Start of Block

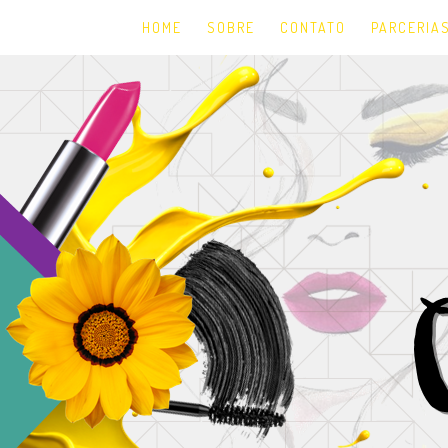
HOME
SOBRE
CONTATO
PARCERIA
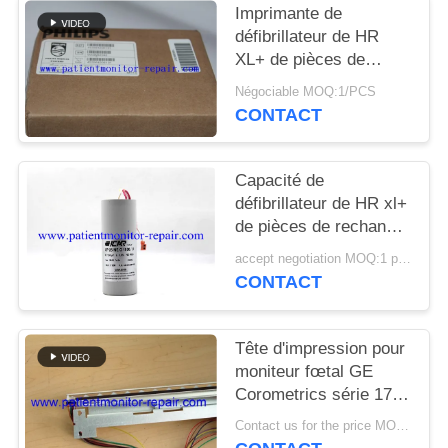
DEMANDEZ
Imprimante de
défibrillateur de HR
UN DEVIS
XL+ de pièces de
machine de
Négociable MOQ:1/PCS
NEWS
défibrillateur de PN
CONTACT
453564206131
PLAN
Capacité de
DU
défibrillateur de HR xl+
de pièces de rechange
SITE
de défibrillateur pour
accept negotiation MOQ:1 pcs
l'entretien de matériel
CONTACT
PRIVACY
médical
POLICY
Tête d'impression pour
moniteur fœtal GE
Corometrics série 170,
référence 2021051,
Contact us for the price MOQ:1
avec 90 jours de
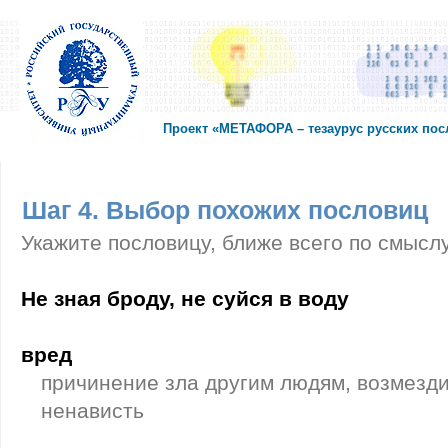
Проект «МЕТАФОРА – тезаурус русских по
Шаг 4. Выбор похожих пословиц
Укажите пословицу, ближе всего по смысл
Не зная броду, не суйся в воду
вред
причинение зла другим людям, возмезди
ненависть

End of Block

The response must contain exactly the lines from the one with "Не зная броду, не суйся в воду" through the last line of the material above, both ends included, and no others.

# [Expected output]
Не зная броду, не суйся в воду
вред
причинение зла другим людям, возмезди
ненависть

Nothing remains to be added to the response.